Britten en vase clos

La chance de voir un Philippe Sly, un Gordon Bintner, une Tracy Cantin ou une Gina Hanzlik était rehaussée par le fait que sur les treize membres de la distribution, huit sont en maîtrise. Ici, Jaclyn Grossman (à droite) en Lady Billows.
Photo: Sebastien Duckett La chance de voir un Philippe Sly, un Gordon Bintner, une Tracy Cantin ou une Gina Hanzlik était rehaussée par le fait que sur les treize membres de la distribution, huit sont en maîtrise. Ici, Jaclyn Grossman (à droite) en Lady Billows.

Si vous avez passé votre thèse de doctorat sur Benjamin Britten ou que vous connaissez le livret d’Albert Herring par coeur, vous êtes le bienvenu à Opera McGill cette fin de semaine. Si ce n’est pas le cas, vous risquez d’être, comme nous, fort incommodés par l’absence de surtitres, tant anglais que français. Suivre le livret sur un téléphone portable, comme nous l’avons testé, n’est pas une solution valide, car la quantité de texte chanté fait manquer une part des épices de l’action scénique.

De rares spectateurs, initiés ou collègues étudiants des chanteurs, prenaient un bruyant et gloussant plaisir à un spectacle qu’une large majorité observait d’un silence détaché. À la pause, nous avions vu ce que nous voulions voir : la soirée ne nous était pas destinée, les décors, costumes et maquillages étaient très soignés, le chef connaissait sérieusement son affaire et le mot du metteur en scène atteste d’un amour de l’oeuvre et d’une conviction qu’il aurait dû mettre au service de sa diffusion et démocratisation.

Revue d’effectifs

En ce qui concerne les chanteurs, nous sommes évidemment, à partir du seul acte I auquel nous avons assisté, en mesure de statuer sur leur potentiel. Nous n’oublions pas que c’est dans Le viol de Lucrèce (1946), l’opéra de chambre précédant d’un an Albert Herring (1947), que nous avions vu apparaître Philippe Sly dans un rôle subalterne.

La chance de voir un Philippe Sly, un Gordon Bintner, une Tracy Cantin ou une Gina Hanzlik était rehaussée par le fait que sur les treize membres de la distribution, huit sont en maîtrise, ce spectacle comptant dans leur évaluation. On note à nouveau la solidité musicale et vocale de la soprano Lindsay Gable (Florence Pike). Le gabarit vocal de Jaclyn Grossman lui est supérieur, mais la voix bouge déjà pas mal pour une chanteuse aussi jeune. Efficaces aussi, Stephanie Sedlbauer en mère d’Albert Herring ; Stéphanie Boudreault, au surprenant abattage en jeune Emmie, et Charlotte Siegel, une élégante Nancy.

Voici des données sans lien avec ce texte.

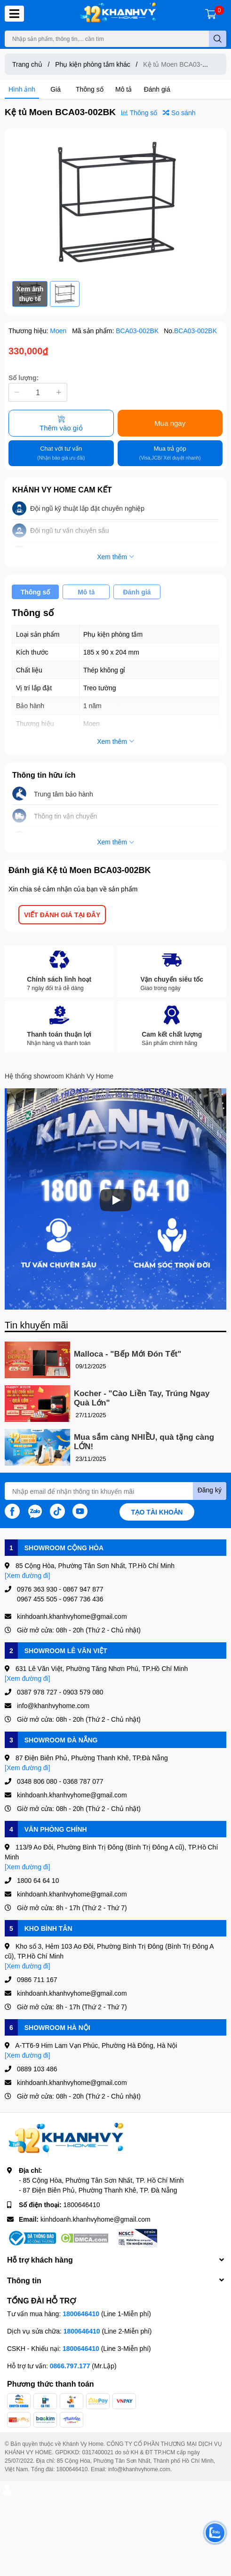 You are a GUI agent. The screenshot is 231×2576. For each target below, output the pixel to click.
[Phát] (116, 1200)
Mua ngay (169, 423)
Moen (59, 331)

J’espère que Vanessa Croome surjouait cette voix un peu pincée en Ms. Wordsworth.

Chez les hommes, je n’ai vraiment rien entendu qui me fasse imaginer des lendemains qui chantent. Même si Sébastien Comtois (Albert Herring) est un bon chanteur, il lui reste beaucoup de progrès à accomplir dans le contrôle de l’émission. Quant aux autres (je ne parle pas d’Olivier Benoit en Harry, qu’on aura l’occasion d’entendre dans un rôle plus important), je laisse leurs professeurs faire les remarques et recommandations adéquates.

Albert Herring

Opéra de chambre de Benjamin Britten. Jaclyn Grossman (Lady Billows), Lindsay Gable (Florence Pike), Vanessa Croome (Ms Wordsworth), Zainen Suzuki (M. Gedge, vicaire), Diego Vadez (M. Upfold, maire), Cesar Naassy (le Superintendant), Sébastien Comtois (Albert Herring), Stéphanie Sedlbauer (Herring mère), Andrew Lieflander (Sid), Charlotte Siegel (Nancy), Elisabeth Boudreault (Emmie), Maddie Studt (Cis), Olivier Benoît (Harry), Orchestre symphonique McGill, Andrew Bisantz. Patrick Hansen (mise en scène), Vincent Lefèvre (décors), Ginette Grenier (costumes), Serge Filiatrault (éclairages), Florence Cornet (maquillages). Salle Pollack, jeudi 8 novembre. Reprises : vendredi (autre distribution) et samedi (mêmes chanteurs).